→ **What the task asks**:
Write out every entry exactly; the pictures do not belong in the copy.

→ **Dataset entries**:
____________________
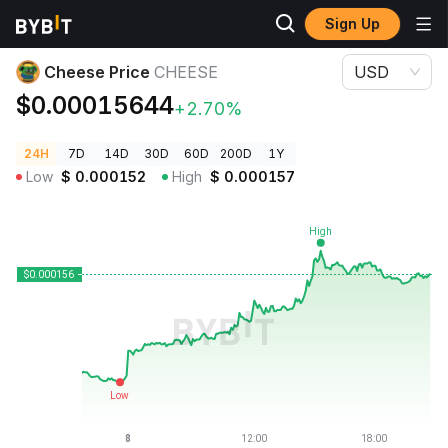
Sign Up
Crypto Prices
Cheese Price CHEESE
Cheese Price
CHEESE
USD
$0.00015644
+2.70%
24H
7D
14D
30D
60D
200D
1Y
Low
$
0.000152
High
$
0.000157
____________________
→ **Output**:
Sign Up
Crypto Prices
Cheese Price CHEESE
Cheese Price
CHEESE
USD
$0.00015644
+2.70%
24H
7D
14D
30D
60D
200D
1Y
Low
$
0.000152
High
$
0.000157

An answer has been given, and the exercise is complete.